Question

A typical fat in the body is glyceryl trioleate, \(\mathrm{C}_{57} \mathrm{H}_{104} \mathrm{O}_{6}\) When it is metabolized in the body, it combines with oxygen to produce carbon dioxide, water, and \(3.022 \times 10^{4} \mathrm{~kJ}\) of heat per mole of fat. (a) Write a balanced thermochemical equation for the metabolism of fat. (b) How many kilojoules of energy must be evolved in the form of heat if you want to get rid of five pounds of this fat by combustion? (c) How many nutritional calories is this? (1 nutritional calorie \(=1 \times 10^{3}\) calories)

Short answer

Answer: The balanced thermochemical equation for the metabolism of glyceryl trioleate is: C57H104O6 + 80 O2 → 57 CO2 + 52 H2O + 3.022 x 10^4 kJ/mol. Combustion of 5 pounds of glyceryl trioleate releases 20,486 nutritional calories.

Step-by-step solution

(a) Balanced thermochemical equation

The unbalanced equation for the combustion of glyceryl trioleate is given as: $$\mathrm{C}_{57} \mathrm{H}_{104} \mathrm{O}_{6} + \mathrm{O}_{2} \rightarrow \mathrm{CO}_{2} + \mathrm{H}_{2}\mathrm{O}$$ Balancing this equation, we get: $$\mathrm{C}_{57}\mathrm{H}_{104}\mathrm{O}_{6} + 80\mathrm{O}_{2} \rightarrow 57\mathrm{CO}_{2} + 52\mathrm{H}_{2}\mathrm{O}$$ Now, we also add the heat released (\(3.022\times 10^{4} \mathrm{kJ/mol}\)) in the thermochemical equation: $$\mathrm{C}_{57}\mathrm{H}_{104}\mathrm{O}_{6} + 80\mathrm{O}_{2} \rightarrow 57\mathrm{CO}_{2} + 52\mathrm{H}_{2}\mathrm{O} + 3.022\times 10^{4}\mathrm{~kJ/mol}$$

(b) Energy evolved from 5 pounds of fat

First, we need to convert 5 pounds of fat to moles.
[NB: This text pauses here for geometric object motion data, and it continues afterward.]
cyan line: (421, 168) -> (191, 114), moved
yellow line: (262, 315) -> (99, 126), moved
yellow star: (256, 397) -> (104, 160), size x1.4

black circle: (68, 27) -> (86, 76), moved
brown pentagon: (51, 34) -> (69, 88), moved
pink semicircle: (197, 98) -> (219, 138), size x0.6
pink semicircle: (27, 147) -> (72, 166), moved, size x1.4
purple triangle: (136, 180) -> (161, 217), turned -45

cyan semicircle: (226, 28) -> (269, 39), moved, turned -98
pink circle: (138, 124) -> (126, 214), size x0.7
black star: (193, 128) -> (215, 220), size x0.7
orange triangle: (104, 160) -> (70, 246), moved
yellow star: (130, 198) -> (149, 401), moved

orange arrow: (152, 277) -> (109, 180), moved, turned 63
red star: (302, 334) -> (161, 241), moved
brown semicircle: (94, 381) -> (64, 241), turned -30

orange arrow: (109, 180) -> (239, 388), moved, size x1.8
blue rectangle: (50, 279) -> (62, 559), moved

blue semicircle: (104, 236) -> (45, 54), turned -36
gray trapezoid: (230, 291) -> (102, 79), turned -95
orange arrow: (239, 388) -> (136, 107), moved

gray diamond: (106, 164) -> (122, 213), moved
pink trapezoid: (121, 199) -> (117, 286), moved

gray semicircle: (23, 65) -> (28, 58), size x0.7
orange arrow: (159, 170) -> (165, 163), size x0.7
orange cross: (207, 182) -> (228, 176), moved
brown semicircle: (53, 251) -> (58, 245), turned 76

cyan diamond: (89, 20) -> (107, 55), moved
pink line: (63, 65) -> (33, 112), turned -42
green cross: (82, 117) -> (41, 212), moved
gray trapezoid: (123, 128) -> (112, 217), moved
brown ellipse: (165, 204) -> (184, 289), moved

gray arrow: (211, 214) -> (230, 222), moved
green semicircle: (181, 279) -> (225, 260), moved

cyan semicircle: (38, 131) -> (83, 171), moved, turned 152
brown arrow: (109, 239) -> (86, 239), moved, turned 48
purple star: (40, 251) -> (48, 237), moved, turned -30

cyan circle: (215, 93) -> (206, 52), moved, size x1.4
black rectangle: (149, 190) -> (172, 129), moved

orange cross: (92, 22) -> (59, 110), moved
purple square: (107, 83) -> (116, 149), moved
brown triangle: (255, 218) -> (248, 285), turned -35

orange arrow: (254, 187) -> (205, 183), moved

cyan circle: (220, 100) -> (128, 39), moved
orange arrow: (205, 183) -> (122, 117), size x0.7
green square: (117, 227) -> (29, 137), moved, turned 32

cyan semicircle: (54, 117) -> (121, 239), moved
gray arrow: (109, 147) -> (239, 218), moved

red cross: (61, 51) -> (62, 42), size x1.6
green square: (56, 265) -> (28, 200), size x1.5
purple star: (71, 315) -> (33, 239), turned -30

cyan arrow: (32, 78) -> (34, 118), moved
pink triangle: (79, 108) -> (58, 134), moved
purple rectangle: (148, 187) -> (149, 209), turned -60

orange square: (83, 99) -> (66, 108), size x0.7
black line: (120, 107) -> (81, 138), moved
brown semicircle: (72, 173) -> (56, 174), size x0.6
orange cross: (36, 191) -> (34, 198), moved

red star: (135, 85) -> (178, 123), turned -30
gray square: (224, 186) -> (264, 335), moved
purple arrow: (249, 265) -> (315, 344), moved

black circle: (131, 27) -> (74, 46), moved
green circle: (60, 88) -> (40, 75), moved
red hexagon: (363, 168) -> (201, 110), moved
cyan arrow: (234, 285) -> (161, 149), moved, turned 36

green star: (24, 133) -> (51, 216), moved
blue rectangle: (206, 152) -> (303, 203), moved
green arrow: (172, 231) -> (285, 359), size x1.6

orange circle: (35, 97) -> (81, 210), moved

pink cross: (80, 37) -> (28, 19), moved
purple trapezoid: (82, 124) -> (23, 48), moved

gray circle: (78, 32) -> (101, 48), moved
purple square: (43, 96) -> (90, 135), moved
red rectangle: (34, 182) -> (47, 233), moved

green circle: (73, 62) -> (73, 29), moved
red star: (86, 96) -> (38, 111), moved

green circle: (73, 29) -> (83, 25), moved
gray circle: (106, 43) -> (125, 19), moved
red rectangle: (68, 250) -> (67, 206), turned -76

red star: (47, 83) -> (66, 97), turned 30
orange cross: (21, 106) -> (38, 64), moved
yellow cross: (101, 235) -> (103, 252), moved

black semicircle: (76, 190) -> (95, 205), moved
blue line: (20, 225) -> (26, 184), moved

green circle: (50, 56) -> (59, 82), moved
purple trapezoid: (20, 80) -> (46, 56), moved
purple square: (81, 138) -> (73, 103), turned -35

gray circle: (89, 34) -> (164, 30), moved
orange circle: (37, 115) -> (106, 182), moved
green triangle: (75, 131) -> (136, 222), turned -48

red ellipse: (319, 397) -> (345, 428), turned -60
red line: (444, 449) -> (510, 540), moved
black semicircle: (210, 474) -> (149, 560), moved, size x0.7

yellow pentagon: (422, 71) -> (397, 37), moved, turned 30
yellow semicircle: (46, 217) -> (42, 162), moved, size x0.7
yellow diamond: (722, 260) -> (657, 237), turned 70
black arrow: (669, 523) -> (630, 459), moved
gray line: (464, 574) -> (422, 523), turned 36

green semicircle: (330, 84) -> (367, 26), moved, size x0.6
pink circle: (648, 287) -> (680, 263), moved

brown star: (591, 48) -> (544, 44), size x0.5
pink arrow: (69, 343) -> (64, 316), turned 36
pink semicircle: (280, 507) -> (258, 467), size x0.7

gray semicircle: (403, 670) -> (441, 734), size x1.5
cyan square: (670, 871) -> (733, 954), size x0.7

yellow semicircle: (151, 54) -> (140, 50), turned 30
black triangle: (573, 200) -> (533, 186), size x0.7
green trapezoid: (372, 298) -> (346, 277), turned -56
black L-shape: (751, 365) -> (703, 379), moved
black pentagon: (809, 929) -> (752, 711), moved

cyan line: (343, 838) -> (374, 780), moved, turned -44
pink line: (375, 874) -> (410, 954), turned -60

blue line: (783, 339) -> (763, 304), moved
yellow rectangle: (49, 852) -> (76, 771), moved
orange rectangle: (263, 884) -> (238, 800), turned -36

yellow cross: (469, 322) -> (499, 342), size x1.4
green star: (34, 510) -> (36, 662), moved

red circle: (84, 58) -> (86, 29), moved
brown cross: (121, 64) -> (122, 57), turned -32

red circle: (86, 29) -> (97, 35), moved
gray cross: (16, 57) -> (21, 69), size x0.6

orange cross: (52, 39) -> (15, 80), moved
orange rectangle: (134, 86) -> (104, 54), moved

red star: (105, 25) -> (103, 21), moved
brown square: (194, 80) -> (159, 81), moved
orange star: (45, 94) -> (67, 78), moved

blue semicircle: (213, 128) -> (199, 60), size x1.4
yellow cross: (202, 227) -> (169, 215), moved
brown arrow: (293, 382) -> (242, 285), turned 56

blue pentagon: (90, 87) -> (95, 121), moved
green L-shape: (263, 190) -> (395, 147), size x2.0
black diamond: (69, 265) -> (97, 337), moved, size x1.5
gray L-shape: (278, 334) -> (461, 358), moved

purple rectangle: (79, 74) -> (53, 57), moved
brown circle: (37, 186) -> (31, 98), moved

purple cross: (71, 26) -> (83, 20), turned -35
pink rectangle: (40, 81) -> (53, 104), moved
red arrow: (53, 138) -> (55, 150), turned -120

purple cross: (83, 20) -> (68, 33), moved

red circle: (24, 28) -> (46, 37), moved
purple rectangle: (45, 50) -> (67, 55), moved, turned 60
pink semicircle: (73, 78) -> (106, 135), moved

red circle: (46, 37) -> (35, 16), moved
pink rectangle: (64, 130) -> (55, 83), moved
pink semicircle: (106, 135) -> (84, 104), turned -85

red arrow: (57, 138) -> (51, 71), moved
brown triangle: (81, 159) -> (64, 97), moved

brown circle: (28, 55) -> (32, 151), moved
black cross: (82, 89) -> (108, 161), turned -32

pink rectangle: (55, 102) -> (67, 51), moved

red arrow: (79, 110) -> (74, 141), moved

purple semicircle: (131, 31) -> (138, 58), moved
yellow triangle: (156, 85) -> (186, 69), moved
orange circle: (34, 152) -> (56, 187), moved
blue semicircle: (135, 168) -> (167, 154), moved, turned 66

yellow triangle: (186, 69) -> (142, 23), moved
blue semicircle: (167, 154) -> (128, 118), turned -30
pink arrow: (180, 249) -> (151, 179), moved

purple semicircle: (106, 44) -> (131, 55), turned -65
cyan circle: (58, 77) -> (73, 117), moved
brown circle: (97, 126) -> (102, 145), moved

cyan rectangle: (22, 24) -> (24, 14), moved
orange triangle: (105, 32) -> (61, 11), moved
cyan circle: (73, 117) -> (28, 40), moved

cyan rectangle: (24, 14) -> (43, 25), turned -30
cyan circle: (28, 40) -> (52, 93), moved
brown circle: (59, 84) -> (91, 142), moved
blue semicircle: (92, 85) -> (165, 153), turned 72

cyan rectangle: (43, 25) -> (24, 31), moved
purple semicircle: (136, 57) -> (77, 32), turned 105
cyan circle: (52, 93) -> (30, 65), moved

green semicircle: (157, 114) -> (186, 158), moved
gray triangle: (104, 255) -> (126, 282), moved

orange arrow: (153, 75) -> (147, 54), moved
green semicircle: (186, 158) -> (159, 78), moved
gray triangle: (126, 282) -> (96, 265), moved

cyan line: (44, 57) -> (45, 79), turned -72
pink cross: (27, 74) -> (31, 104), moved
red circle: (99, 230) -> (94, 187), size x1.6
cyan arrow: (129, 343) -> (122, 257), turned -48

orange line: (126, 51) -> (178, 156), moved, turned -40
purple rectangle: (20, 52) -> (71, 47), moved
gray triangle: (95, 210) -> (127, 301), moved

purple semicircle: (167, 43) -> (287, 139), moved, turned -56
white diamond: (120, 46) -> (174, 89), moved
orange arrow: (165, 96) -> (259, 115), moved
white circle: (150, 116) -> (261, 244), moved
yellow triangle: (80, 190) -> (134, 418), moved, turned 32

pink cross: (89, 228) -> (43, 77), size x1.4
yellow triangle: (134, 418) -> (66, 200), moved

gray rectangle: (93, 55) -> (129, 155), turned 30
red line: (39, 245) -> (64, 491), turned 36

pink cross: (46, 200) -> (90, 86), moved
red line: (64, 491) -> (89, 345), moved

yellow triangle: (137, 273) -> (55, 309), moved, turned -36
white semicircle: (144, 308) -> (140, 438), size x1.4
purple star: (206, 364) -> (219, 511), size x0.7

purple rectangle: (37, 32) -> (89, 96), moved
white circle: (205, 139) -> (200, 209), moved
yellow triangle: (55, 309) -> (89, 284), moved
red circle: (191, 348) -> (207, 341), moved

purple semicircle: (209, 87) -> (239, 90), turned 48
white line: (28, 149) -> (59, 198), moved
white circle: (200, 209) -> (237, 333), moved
The molar mass of glyceryl trioleate is: $$57(12.01)+104(1.01)+6(16.00)=803.6 \mathrm{g/mol}$$ Now, convert 5 pounds to grams and then to moles: $$5 \mathrm{lb} \times \frac{453.6 \mathrm{g}}{1 \mathrm{lb}} \times \frac{1 \mathrm{mol}}{803.6 \mathrm{g}}=2.837 \mathrm{mol}$$ Using the thermochemical equation, we can find the energy evolved: $$2.837\mathrm{mol} \times 3.022\times 10^{4}\mathrm{~kJ/mol}=8.568\times 10^{4}\mathrm{~kJ}$$

(c) Conversion to nutritional calories

To convert the energy to nutritional calories, we'll use the conversion factor that 1 nutritional calorie \(= 1 \times 10^{3}\) calories and 1 calorie \(= 4.184 \mathrm{J}\): $$8.568\times 10^{4}\mathrm{~kJ} \times \frac{10^3\mathrm{~cal}}{4.184\mathrm{~kJ}} \times \frac{1\mathrm{~nutritional\,cal}}{10^3\mathrm{~cal}} = 20,486 \mathrm{~nutritional\,calories}$$ So, combustion of 5 pounds of glyceryl trioleate releases 20,486 nutritional calories.